COVID 19: il 65% degli italiani ha avuto disturbi psicologici
Secondo i dati di una ricerca realizzata dall’Istituto Elma Research in sei paesi europei, per conto di Angelini Pharma in occasione del 10 ottobre, la giornata mondiale della salute mentale, il 58% dei cittadini hanno avuto sintomi di disturbi psicologici con una durata maggiore di 15 giorni durante il lockdown. Con punte del 63% in Italia, del 63% in Gran Bretagna e del 69% in Spagna, paesi dove l’impatto del COVID 19 è stato più forte, mentre il dato risulta inferiore al 50% in Germania.
Diversi i sintomi citati: insonnia, difficoltà a dormire o risvegli notturni; mancanza di energia o debolezza; tristezza o voglia di piangere; paure e timori eccessivi, mancanza di interesse o piacere nel fare le cose; panico e attacchi di ansia.
La maggioranza dei cittadini europei riferisce di aver avuto almeno due di questi sintomi; in Italia il 67%; il 50% del campione italiano afferma di aver avuto questi sintomi per la prima volta, mentre il 33% asserisce di aver avuto un peggioramento di sintomi già preesistenti.
Come le persone hanno affrontato questa epidemia parallela di disturbi psicologici? Per la maggioranza condividendo le preoccupazioni con il partner, i familiari e gli amici più vicini, mentre solo una minoranza è ricorsa ad una figura professionale di aiuto: medico di medicina generale, psicologo, psichiatra. Il coinvolgimento limitato a figure professionali può anche dipendere dalle misure restrittive in vigore all’epoca del lockdown.

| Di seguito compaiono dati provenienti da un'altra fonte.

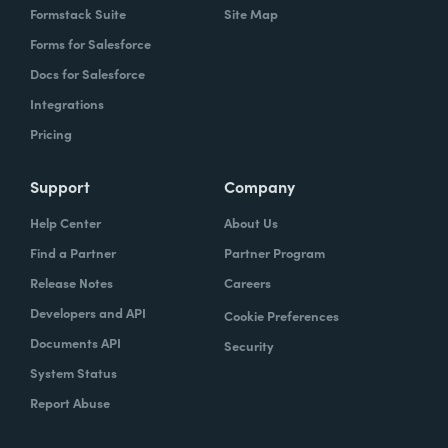
Formstack Suite
Site Map
Forms for Salesforce
Docs for Salesforce
Integrations
Pricing
Support
Company
Help Center
About Us
Find a Partner
Partner Program
Release Notes
Careers
Developers and API
Cookie Preferences
Documents API
Security
System Status
Report Abuse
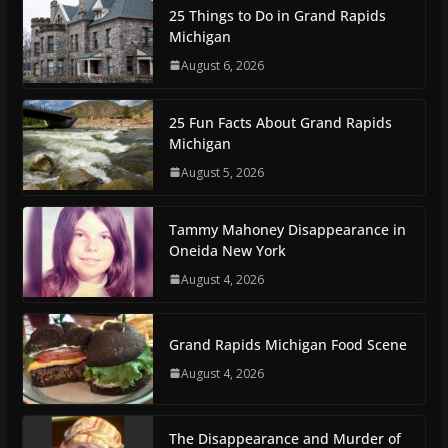
25 Things to Do in Grand Rapids
Michigan
August 6, 2026
25 Fun Facts About Grand Rapids
Michigan
August 5, 2026
Tammy Mahoney Disappearance in
Oneida New York
August 4, 2026
Grand Rapids Michigan Food Scene
August 4, 2026
The Disappearance and Murder of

Un risultato inatteso della ricerca riguarda il comportamento delle persone rispetto all’informazione. Sebbene i disturbi psicologici fossero molto diffusi, tuttavia solo 1 persona su 4 ha cercato informazioni sul tema della salute mentale collegata al COVID 19 – con l’eccezione dell’Italia e della Spagna dove le percentuali sono più alte. Le persone hanno cercato informazioni soprattutto su internet seguita dalla televisione e dal medico di medicina generale. Vale sempre l’osservazione che questi numeri sono riferiti a una situazione di emergenza in cui l’accesso al medico di base e ad altri professionisti della cura era fortemente limitato.

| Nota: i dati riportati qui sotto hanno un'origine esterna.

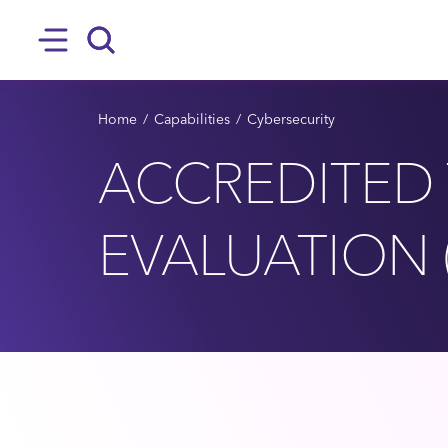
SKIP TO MAIN CONTENT
Hamburger
Search
BREADCRUMB
Home
Capabilities
Cybersecurity
ACCREDITED 
EVALUATION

“Questi dati confermano come il lockdown sia stata un’esperienza che ha inciso notevolmente sulla salute mentale delle persone. Soprattutto in alcuni paesi come l’Italia – ha commentato Agnese Cattaneo, Global Chief Medical Officer di Angelini Pharma. “Le persone non possono essere lasciate sole; vanno favorite le condizioni – ancora troppo limitate non solo nel lockdown – per il ricorso alle figure professionali, dal medico di medicina generale allo psicologo e allo psichiatra. La Giornata Mondiale della Salute Mentale è proprio l’occasione per fare informazione sull’argomento e per combattere l’alone di pregiudizi che ancora circonda questi disturbi”.
Infine, le percezioni delle persone riguardo ai disturbi mentali. Facendo un confronto con altre malattie, dalle interviste emerge come il cancro sia la patologia più temuta dalla maggioranza delle persone. Ma per quanto riguarda l’impatto, i tumori sono percepiti come poco più gravi dei disturbi psicologici. L’impatto più temuto è sulla qualità di vita. L’impatto più temuto dalla vasta maggioranza del campione è sulla qualità di vita e in modo particolare sulla vita di coppia.
Le persone hanno sviluppato un’alta consapevolezza del rischio dei disturbi mentali: il 76% ammette che tutti inclusi se stessi potrebbero avere questo tipo di malessere. Di conseguenza, emerge con forza la richiesta che lo Stato si impegni maggiormente per dare supporto ai cittadini. E più della metà del campione riconosce che i disturbi mentali sono fonte di discriminazione ed emarginazione. Più variegata in Europa il parere sull’affermazione che i disturbi mentali siano causa di vergogna e di imbarazzo: a livello europeo vi si riconosce ancora la maggioranza, mentre solo un terzo in Gran Bretagna e Poloni. Segno che negli altri paesi, compresa l’Italia, c’è ancora molto da fare per combattere lo stigma che contraddistingue i problemi mentali.
La ricerca è stata realizzata nel mese di settembre su un campione rappresentativo della popolazione di 6 Paesi, con interviste online con il metodo CAWI. Per ogni Paese è stato intervistato un campione di 1.000 soggetti. Il campione è rappresentativo dal punto di vista del genere, area geografica, ed età.